Nice job, Z! I like all the shiny aluminum. But hey - won't using computer parts on those flying leads color the sound :rofl:
 
wtnh,

You will see most of my projects in shiny aluminum casings. The chassis are put together by yours truly, and I haven't been able to locate a good source of aluminum anodizing or painting yet. There are plenty of folks who will do a paint job, but when I ask if they will be using an etch primer, I don't get any answers, so I am guessing not. And therefore the raw aluminum stays raw...
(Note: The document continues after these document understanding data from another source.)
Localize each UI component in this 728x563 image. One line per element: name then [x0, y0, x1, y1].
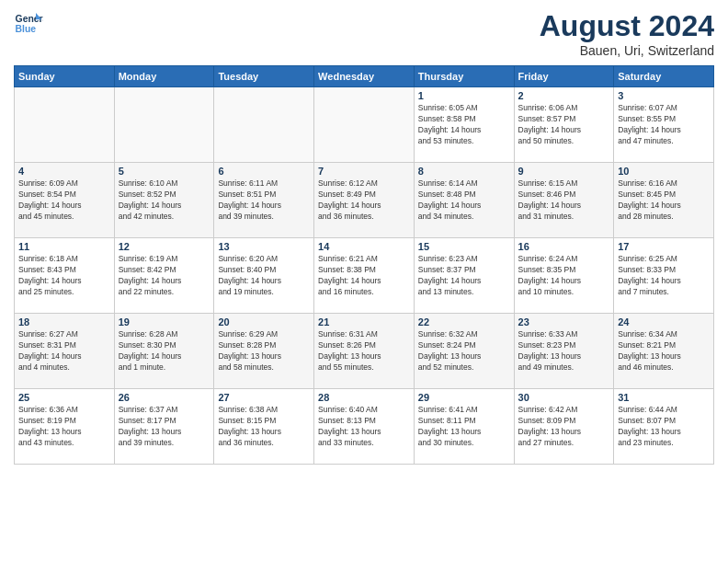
calendar-cell: 8Sunrise: 6:14 AM Sunset: 8:48 PM Daylig…: [414, 163, 514, 238]
day-info: Sunrise: 6:27 AM Sunset: 8:31 PM Dayligh…: [18, 329, 110, 373]
calendar-cell: 22Sunrise: 6:32 AM Sunset: 8:24 PM Dayli…: [414, 314, 514, 389]
day-number: 25: [18, 392, 110, 403]
day-info: Sunrise: 6:36 AM Sunset: 8:19 PM Dayligh…: [18, 405, 110, 449]
calendar-cell: 21Sunrise: 6:31 AM Sunset: 8:26 PM Dayli…: [314, 314, 415, 389]
calendar-week-row: 11Sunrise: 6:18 AM Sunset: 8:43 PM Dayli…: [15, 238, 714, 314]
day-number: 28: [318, 392, 410, 403]
day-number: 27: [218, 392, 310, 403]
main-container: General Blue August 2024 Bauen, Uri, Swi…: [0, 0, 728, 469]
calendar-cell: [114, 87, 214, 163]
day-info: Sunrise: 6:14 AM Sunset: 8:48 PM Dayligh…: [418, 178, 510, 223]
calendar-cell: 31Sunrise: 6:44 AM Sunset: 8:07 PM Dayli…: [614, 389, 714, 465]
logo-icon: General Blue: [14, 9, 43, 39]
day-of-week-header: Saturday: [614, 66, 714, 87]
day-number: 6: [218, 166, 310, 177]
day-of-week-header: Wednesday: [314, 66, 415, 87]
calendar-cell: 27Sunrise: 6:38 AM Sunset: 8:15 PM Dayli…: [214, 389, 314, 465]
day-info: Sunrise: 6:28 AM Sunset: 8:30 PM Dayligh…: [119, 329, 210, 373]
day-number: 13: [218, 241, 310, 252]
day-info: Sunrise: 6:37 AM Sunset: 8:17 PM Dayligh…: [119, 405, 210, 449]
day-info: Sunrise: 6:34 AM Sunset: 8:21 PM Dayligh…: [618, 329, 710, 373]
day-info: Sunrise: 6:31 AM Sunset: 8:26 PM Dayligh…: [318, 329, 410, 373]
day-info: Sunrise: 6:18 AM Sunset: 8:43 PM Dayligh…: [18, 254, 110, 298]
calendar-cell: 26Sunrise: 6:37 AM Sunset: 8:17 PM Dayli…: [114, 389, 214, 465]
logo: General Blue: [14, 9, 43, 39]
day-number: 11: [18, 241, 110, 252]
day-info: Sunrise: 6:40 AM Sunset: 8:13 PM Dayligh…: [318, 405, 410, 449]
day-of-week-header: Tuesday: [214, 66, 314, 87]
title-block: August 2024 Bauen, Uri, Switzerland: [540, 9, 714, 58]
day-info: Sunrise: 6:29 AM Sunset: 8:28 PM Dayligh…: [218, 329, 310, 373]
day-of-week-header: Thursday: [414, 66, 514, 87]
day-number: 30: [518, 392, 610, 403]
day-info: Sunrise: 6:20 AM Sunset: 8:40 PM Dayligh…: [218, 254, 310, 298]
day-of-week-header: Sunday: [15, 66, 115, 87]
calendar-cell: 19Sunrise: 6:28 AM Sunset: 8:30 PM Dayli…: [114, 314, 214, 389]
calendar-cell: 20Sunrise: 6:29 AM Sunset: 8:28 PM Dayli…: [214, 314, 314, 389]
day-number: 3: [618, 90, 710, 101]
calendar-week-row: 25Sunrise: 6:36 AM Sunset: 8:19 PM Dayli…: [15, 389, 714, 465]
day-number: 14: [318, 241, 410, 252]
day-info: Sunrise: 6:06 AM Sunset: 8:57 PM Dayligh…: [518, 103, 610, 147]
day-number: 26: [119, 392, 210, 403]
day-number: 10: [618, 166, 710, 177]
calendar-cell: 5Sunrise: 6:10 AM Sunset: 8:52 PM Daylig…: [114, 163, 214, 238]
calendar-cell: [314, 87, 415, 163]
calendar-week-row: 1Sunrise: 6:05 AM Sunset: 8:58 PM Daylig…: [15, 87, 714, 163]
day-number: 22: [418, 316, 510, 327]
day-of-week-header: Monday: [114, 66, 214, 87]
day-number: 16: [518, 241, 610, 252]
calendar-cell: 1Sunrise: 6:05 AM Sunset: 8:58 PM Daylig…: [414, 87, 514, 163]
day-number: 31: [618, 392, 710, 403]
day-number: 20: [218, 316, 310, 327]
calendar-week-row: 4Sunrise: 6:09 AM Sunset: 8:54 PM Daylig…: [15, 163, 714, 238]
calendar-cell: 30Sunrise: 6:42 AM Sunset: 8:09 PM Dayli…: [514, 389, 614, 465]
day-info: Sunrise: 6:42 AM Sunset: 8:09 PM Dayligh…: [518, 405, 610, 449]
calendar-cell: 23Sunrise: 6:33 AM Sunset: 8:23 PM Dayli…: [514, 314, 614, 389]
calendar-cell: [214, 87, 314, 163]
calendar-cell: 6Sunrise: 6:11 AM Sunset: 8:51 PM Daylig…: [214, 163, 314, 238]
day-info: Sunrise: 6:09 AM Sunset: 8:54 PM Dayligh…: [18, 178, 110, 223]
day-number: 2: [518, 90, 610, 101]
calendar-cell: 29Sunrise: 6:41 AM Sunset: 8:11 PM Dayli…: [414, 389, 514, 465]
day-info: Sunrise: 6:32 AM Sunset: 8:24 PM Dayligh…: [418, 329, 510, 373]
day-number: 24: [618, 316, 710, 327]
calendar-week-row: 18Sunrise: 6:27 AM Sunset: 8:31 PM Dayli…: [15, 314, 714, 389]
day-info: Sunrise: 6:41 AM Sunset: 8:11 PM Dayligh…: [418, 405, 510, 449]
day-number: 9: [518, 166, 610, 177]
day-number: 17: [618, 241, 710, 252]
calendar-cell: 14Sunrise: 6:21 AM Sunset: 8:38 PM Dayli…: [314, 238, 415, 314]
day-number: 7: [318, 166, 410, 177]
day-info: Sunrise: 6:24 AM Sunset: 8:35 PM Dayligh…: [518, 254, 610, 298]
day-info: Sunrise: 6:23 AM Sunset: 8:37 PM Dayligh…: [418, 254, 510, 298]
day-number: 19: [119, 316, 210, 327]
day-info: Sunrise: 6:11 AM Sunset: 8:51 PM Dayligh…: [218, 178, 310, 223]
day-info: Sunrise: 6:33 AM Sunset: 8:23 PM Dayligh…: [518, 329, 610, 373]
svg-text:Blue: Blue: [16, 24, 37, 34]
day-info: Sunrise: 6:25 AM Sunset: 8:33 PM Dayligh…: [618, 254, 710, 298]
calendar-header-row: SundayMondayTuesdayWednesdayThursdayFrid…: [15, 66, 714, 87]
calendar-cell: 4Sunrise: 6:09 AM Sunset: 8:54 PM Daylig…: [15, 163, 115, 238]
day-number: 1: [418, 90, 510, 101]
day-info: Sunrise: 6:15 AM Sunset: 8:46 PM Dayligh…: [518, 178, 610, 223]
day-number: 15: [418, 241, 510, 252]
calendar-cell: 13Sunrise: 6:20 AM Sunset: 8:40 PM Dayli…: [214, 238, 314, 314]
month-year: August 2024: [540, 9, 714, 43]
header: General Blue August 2024 Bauen, Uri, Swi…: [14, 9, 714, 58]
day-info: Sunrise: 6:21 AM Sunset: 8:38 PM Dayligh…: [318, 254, 410, 298]
calendar-cell: 17Sunrise: 6:25 AM Sunset: 8:33 PM Dayli…: [614, 238, 714, 314]
day-number: 23: [518, 316, 610, 327]
calendar-cell: 25Sunrise: 6:36 AM Sunset: 8:19 PM Dayli…: [15, 389, 115, 465]
calendar-cell: 11Sunrise: 6:18 AM Sunset: 8:43 PM Dayli…: [15, 238, 115, 314]
calendar-cell: 15Sunrise: 6:23 AM Sunset: 8:37 PM Dayli…: [414, 238, 514, 314]
calendar-cell: [15, 87, 115, 163]
day-number: 18: [18, 316, 110, 327]
day-info: Sunrise: 6:38 AM Sunset: 8:15 PM Dayligh…: [218, 405, 310, 449]
calendar-cell: 12Sunrise: 6:19 AM Sunset: 8:42 PM Dayli…: [114, 238, 214, 314]
day-info: Sunrise: 6:07 AM Sunset: 8:55 PM Dayligh…: [618, 103, 710, 147]
day-number: 29: [418, 392, 510, 403]
calendar-cell: 2Sunrise: 6:06 AM Sunset: 8:57 PM Daylig…: [514, 87, 614, 163]
day-of-week-header: Friday: [514, 66, 614, 87]
day-number: 12: [119, 241, 210, 252]
location: Bauen, Uri, Switzerland: [540, 43, 714, 58]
Good comment about the computer parts. :D I'd like to blame X and JP - they came up with the Molex Mini-Fit Jr idea for MOSFET leads. ;)
 
Member
Joined 2010
Paid Member
Hello All,

I was planning to install the X121 3pin Molex header into the 3 holes for V123 (BD139) which is directly in front of R124. There is one more set of 3 holes in front of V123 which will be covered by the Molex header on the top side of pcb. Is this correct?

Also, the back plastic piece of X121 faces R124 as shown in 3D rendering in Post#85, Page 9. Is this the correct installation?

I looked at all the pics I could, but could not find a close up that showed what I questioned
above.

Feeling my way forward slowly. soldering all the passives. The inductor was a pretty hairy item to solder.